Ökumenisches Heiligenlexikon

Barsanuphios der große Ältere

1 Gedenktag katholisch: 11. April
in Oria: Übertragung der Gebeine: 8. Februar

1 Gedenktag orthodox: 6. Februar

Name bedeutet: Sohn des Richters (aramäisch - koptisch)

Mönch, Einsiedler
* in Ägypten
540 bei Gaza in Palästina


neapolitanische Schule: Statue von Barsanuphios, in der Kathedrale in Oria
neapolitanische Schule: Statue von Barsanuphios, in der Kathedrale in Oria

Barsanuphios wurde Mönch bei == Marcellos dem Älteren. Nach dessen Tod wollte er als Einsiedler leben, aber viele Klöster suchten seinen Rat. Schließlich schloss er sich dem Kloster von Vater Seridos an und lebte dort 18 Jahre abgeschlossen in seiner Zelle, besucht nur vom Abt, der ihm die Heilige Kommunion und viele Briefe von Ratsuchenden brachte. Er heilte den Abt und einen Mönch.

Der Prophet Johannes hörte von Barsanuphios und zog in seine Nähe. Aus ihrem Briefwechsel entstand ein Buch mit dem Titel Antworten. Nach dem Tod von Johannes und dem Abt des Klosters - beide starben innerhalb einer Woche - lebte Barsanuphios weitere 50 Jahre in seiner Zelle ohne jeglichen Kontakt zu anderen Menschen. Barsanuphios lebte offenbar weiter in seiner Zelle, obwohl ihm niemand Nahrung brachte.
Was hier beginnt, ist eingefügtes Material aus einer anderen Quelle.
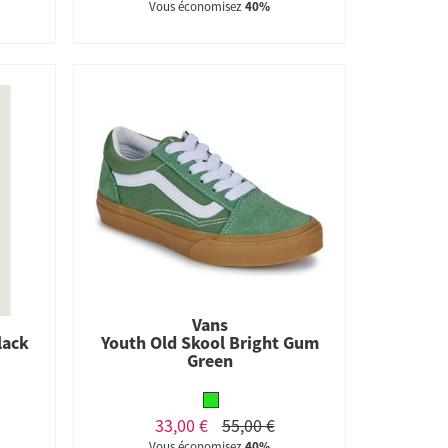
Vous économisez
40%
Vans
lack
Youth Old Skool Bright Gum
Green
33,00 €
55,00 €
Vous économisez
40%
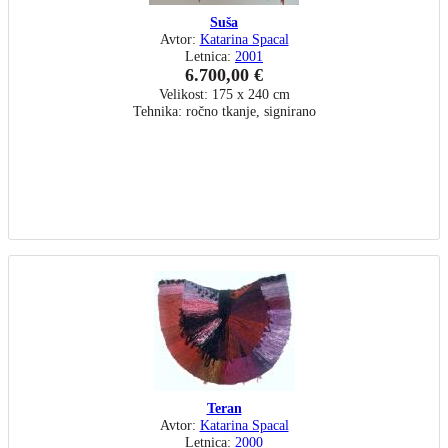
Suša
Avtor:
Katarina Spacal
Letnica:
2001
6.700,00 €
Velikost: 175 x 240 cm
Tehnika: ročno tkanje, signirano
Teran
Avtor:
Katarina Spacal
Letnica:
2000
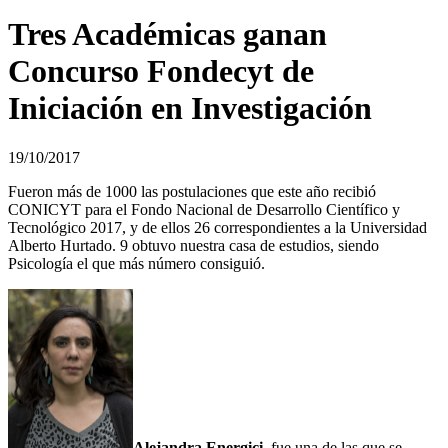
Tres Académicas ganan
Concurso Fondecyt de
Iniciación en Investigación
19/10/2017
Fueron más de 1000 las postulaciones que este año recibió
CONICYT para el Fondo Nacional de Desarrollo Científico y
Tecnológico 2017, y de ellos 26 correspondientes a la Universidad
Alberto Hurtado. 9 obtuvo nuestra casa de estudios, siendo
Psicología el que más número consiguió.
Alejandra Energici
, fue una de las que se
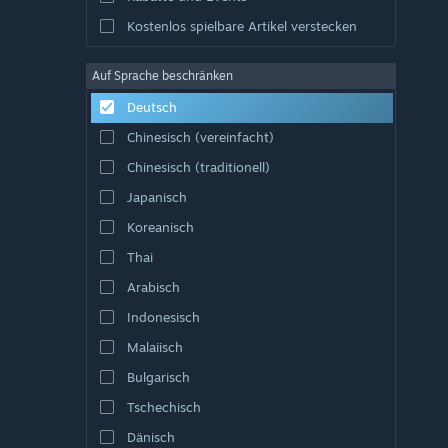
Kostenlos spielbare Artikel verstecken
Auf Sprache beschränken
Deutsch
Chinesisch (vereinfacht)
Chinesisch (traditionell)
Japanisch
Koreanisch
Thai
Arabisch
Indonesisch
Malaiisch
Bulgarisch
Tschechisch
Dänisch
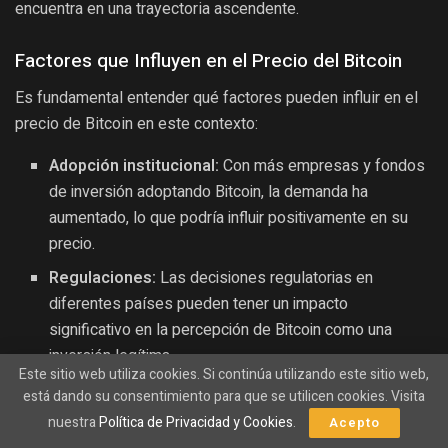
encuentra en una trayectoria ascendente.
Factores que Influyen en el Precio del Bitcoin
Es fundamental entender qué factores pueden influir en el
precio de Bitcoin en este contexto:
Adopción institucional:
Con más empresas y fondos
de inversión adoptando Bitcoin, la demanda ha
aumentado, lo que podría influir positivamente en su
precio.
Regulaciones:
Las decisiones regulatorias en
diferentes países pueden tener un impacto
significativo en la percepción de Bitcoin como una
inversión legítima.
Este sitio web utiliza cookies. Si continúa utilizando este sitio web,
Sentimiento del mercado:
El comportamiento de los
está dando su consentimiento para que se utilicen cookies. Visita
inversores y las noticias económicas pueden crear un
nuestra
Política de Privacidad y Cookies
.
Acepto
efecto de bola de nieve que afecta el precio de Bitcoin.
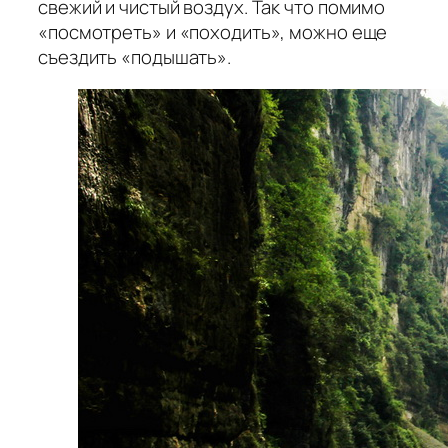
свежий и чистый воздух. Так что помимо
«посмотреть» и «походить», можно еще
съездить «подышать».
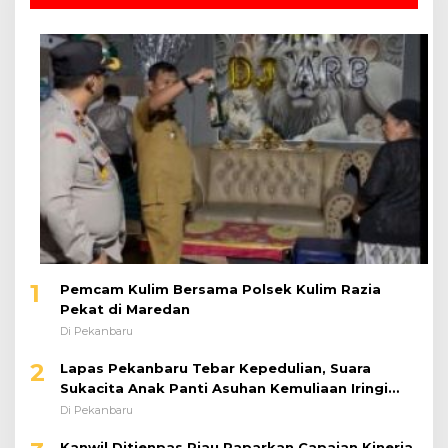
1
Pemcam Kulim Bersama Polsek Kulim Razia
Pekat di Maredan
Di Pekanbaru
2
Lapas Pekanbaru Tebar Kepedulian, Suara
Sukacita Anak Panti Asuhan Kemuliaan Iringi
Bantuan Sosial
Di Pekanbaru
Kanwil Ditjenpas Riau Paparkan Capaian Kinerja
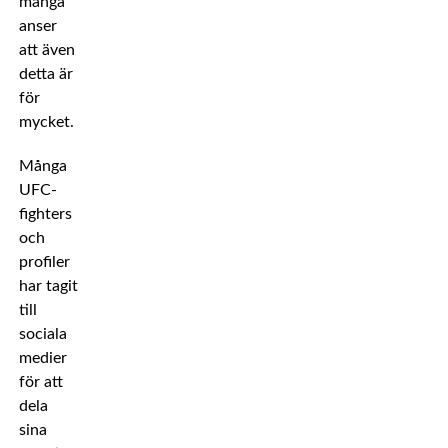
många
anser
att även
detta är
för
mycket.
Många
UFC-
fighters
och
profiler
har tagit
till
sociala
medier
för att
dela
sina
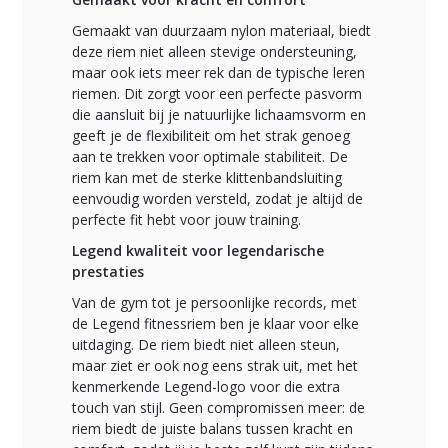
Gemaakt van duurzaam nylon materiaal, biedt
deze riem niet alleen stevige ondersteuning,
maar ook iets meer rek dan de typische leren
riemen. Dit zorgt voor een perfecte pasvorm
die aansluit bij je natuurlijke lichaamsvorm en
geeft je de flexibiliteit om het strak genoeg
aan te trekken voor optimale stabiliteit. De
riem kan met de sterke klittenbandsluiting
eenvoudig worden versteld, zodat je altijd de
perfecte fit hebt voor jouw training.
Legend kwaliteit voor legendarische
prestaties
Van de gym tot je persoonlijke records, met
de Legend fitnessriem ben je klaar voor elke
uitdaging. De riem biedt niet alleen steun,
maar ziet er ook nog eens strak uit, met het
kenmerkende Legend-logo voor die extra
touch van stijl. Geen compromissen meer: de
riem biedt de juiste balans tussen kracht en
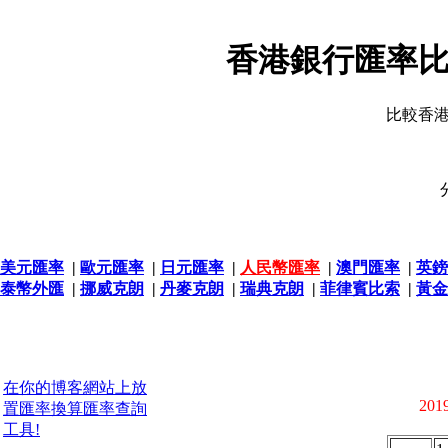
香港銀行匯率比
比較香
美元匯率
|
歐元匯率
|
日元匯率
|
人民幣匯率
|
澳門匯率
|
英鎊
泰幣外匯
|
挪威克朗
|
丹麥克朗
|
瑞典克朗
|
菲律賓比索
|
黃金
在你的博客網站上放
2019
置匯率換算匯率查詢
工具!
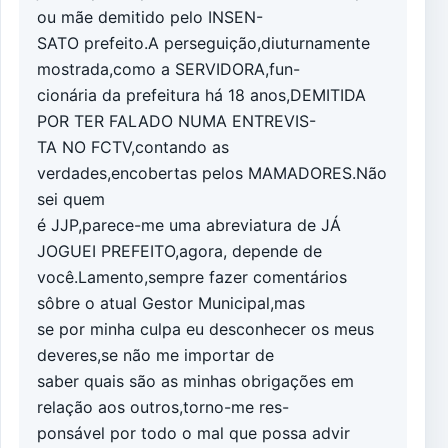
ou mãe demitido pelo INSEN-
SATO prefeito.A perseguição,diuturnamente
mostrada,como a SERVIDORA,fun-
cionária da prefeitura há 18 anos,DEMITIDA
POR TER FALADO NUMA ENTREVIS-
TA NO FCTV,contando as
verdades,encobertas pelos MAMADORES.Não
sei quem
é JJP,parece-me uma abreviatura de JÁ
JOGUEI PREFEITO,agora, depende de
você.Lamento,sempre fazer comentários
sôbre o atual Gestor Municipal,mas
se por minha culpa eu desconhecer os meus
deveres,se não me importar de
saber quais são as minhas obrigações em
relação aos outros,torno-me res-
ponsável por todo o mal que possa advir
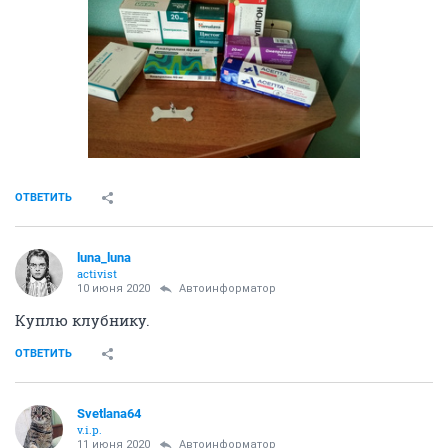
ОТВЕТИТЬ
luna_luna
activist
10 июня 2020
Автоинформатор
Куплю клубнику.
ОТВЕТИТЬ
Svetlana64
v.i.p.
11 июня 2020
Автоинформатор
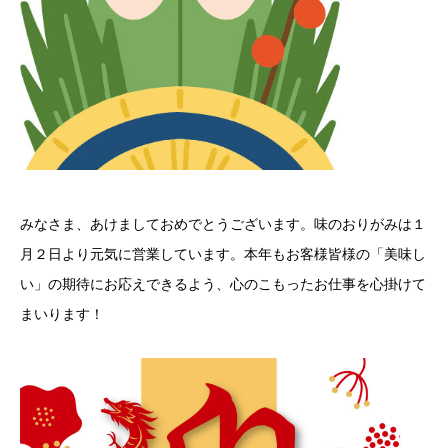
みなさま、あけましておめでとうございます。味のおりがみは１
月２日より元気に営業しています。本年もお客様皆様の「美味し
い」の期待にお応えできるよう、心のこもったお仕事を心掛けて
まいります！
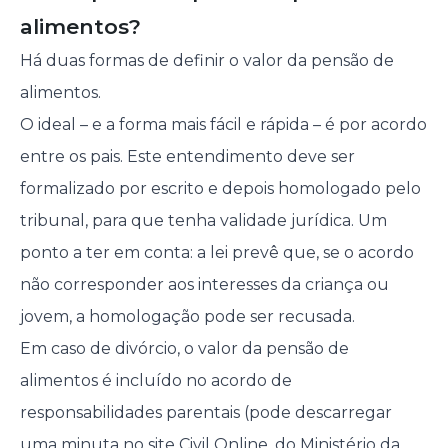
alimentos?
Há duas formas de definir o valor da pensão de
alimentos.
O ideal – e a forma mais fácil e rápida – é por acordo
entre os pais. Este entendimento deve ser
formalizado por escrito e depois homologado pelo
tribunal, para que tenha validade jurídica. Um
ponto a ter em conta: a lei prevê que, se o acordo
não corresponder aos interesses da criança ou
jovem, a homologação pode ser recusada.
Em caso de divórcio, o valor da pensão de
alimentos é incluído no acordo de
responsabilidades parentais (pode descarregar
uma minuta no site
Civil Online
, do Ministério da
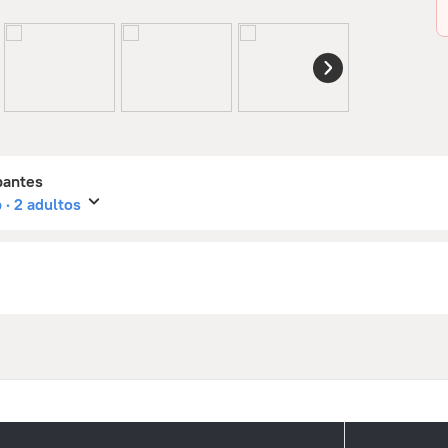
pantes
 · 2 adultos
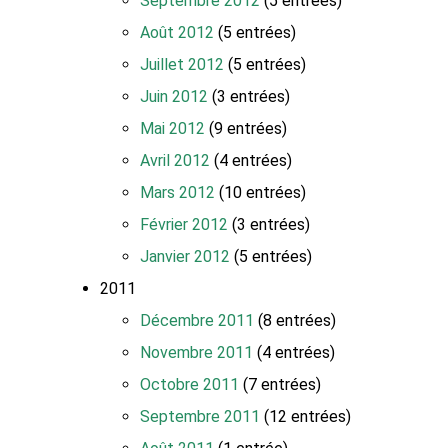
Septembre 2012
(5 entrées)
Août 2012
(5 entrées)
Juillet 2012
(5 entrées)
Juin 2012
(3 entrées)
Mai 2012
(9 entrées)
Avril 2012
(4 entrées)
Mars 2012
(10 entrées)
Février 2012
(3 entrées)
Janvier 2012
(5 entrées)
2011
Décembre 2011
(8 entrées)
Novembre 2011
(4 entrées)
Octobre 2011
(7 entrées)
Septembre 2011
(12 entrées)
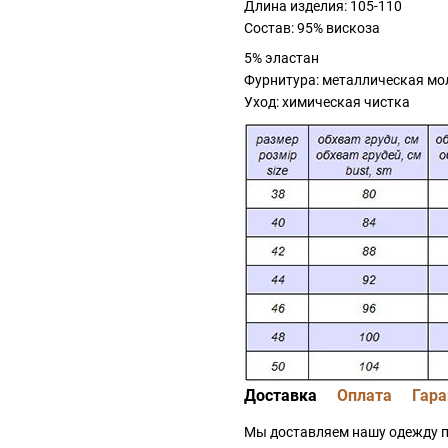
Длина изделия: 105-110
Состав: 95% вискоза
5% эластан
Фурнитура: металлическая мо
Уход: химическая чистка
Доставка
Оплата
Гара
Мы доставляем нашу одежду п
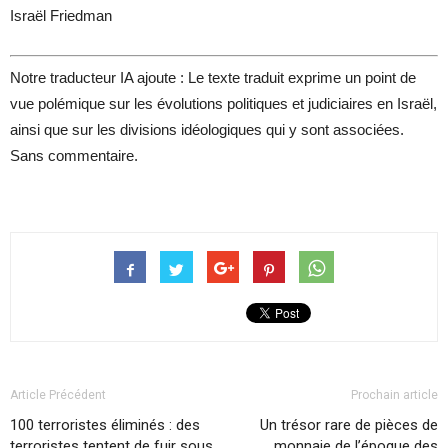
Israël Friedman
Notre traducteur IA ajoute : Le texte traduit exprime un point de
vue polémique sur les évolutions politiques et judiciaires en Israël,
ainsi que sur les divisions idéologiques qui y sont associées.
Sans commentaire.
Article Précédent
Prochain article
100 terroristes éliminés : des
Un trésor rare de pièces de
terroristes tentent de fuir sous
monnaie de l’époque des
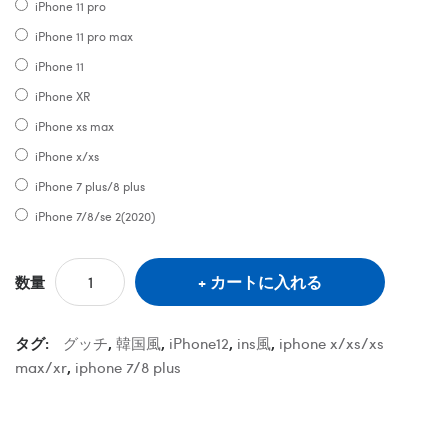
iPhone 11 pro
iPhone 11 pro max
iPhone 11
iPhone XR
iPhone xs max
iPhone x/xs
iPhone 7 plus/8 plus
iPhone 7/8/se 2(2020)
カートに入れる
数量
タグ:
グッチ
,
韓国風
,
iPhone12
,
ins風
,
iphone x/xs/xs
max/xr
,
iphone 7/8 plus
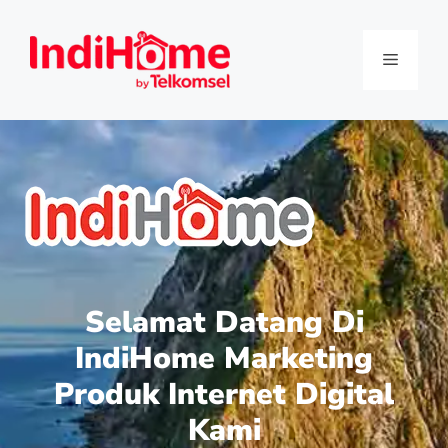
Selamat Datang Di
IndiHome Marketing
Produk Internet Digital
Kami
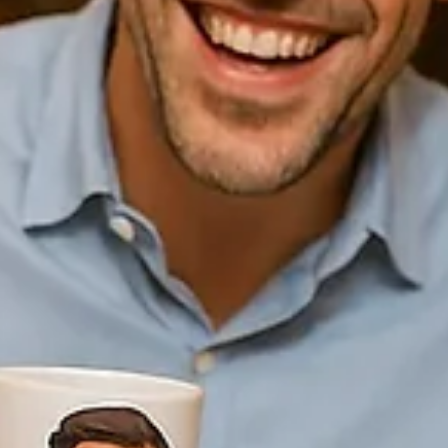
✅ O que é ser caricaturista? É um observador, um contador de
histórias, um verdadeiro mago que transforma o ordinário em
extraordinário.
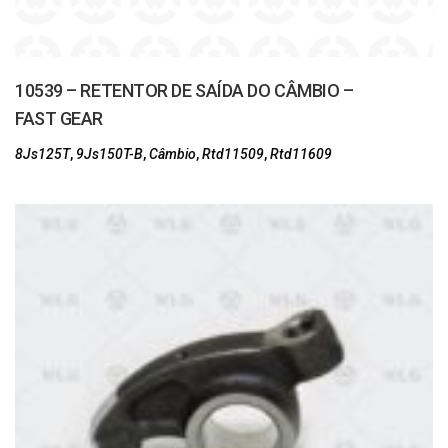
10539 – RETENTOR DE SAÍDA DO CÂMBIO –
FAST GEAR
8Js125T
,
9Js150T-B
,
Câmbio
,
Rtd11509
,
Rtd11609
Als der Bischof von Jerusalem mit seinen Begleitern die Zellentür öffnete, wurden sie fast vom Feuer verzehrt.

Barsanuphios-Reliquien, in der Kathedrale in Oria
Barsanuphios-Reliquien, in der Kathedrale in Oria

Reliquien von Barsanuphios wurden der Überlieferung zufolge Mitte des 9. Jahrhunderts durch einen Mönch vom Heiligen Land nach Oria in Süditalien gebracht, um sie vor den Sarazenen zu retten, und 890 in der Krypta einer Kapelle an der Stelle der heutigen Kirche San Francesco di Paola gelegt, wo sie bis 1170 verbleiben; seine Armreliquie liegt heute in der Kathedrale von Oria. Nach Meinung der Acta Sanctorum kam ein Teil davon dann nach La-Croix-St-Leufroy bei Évreux in Frankreich.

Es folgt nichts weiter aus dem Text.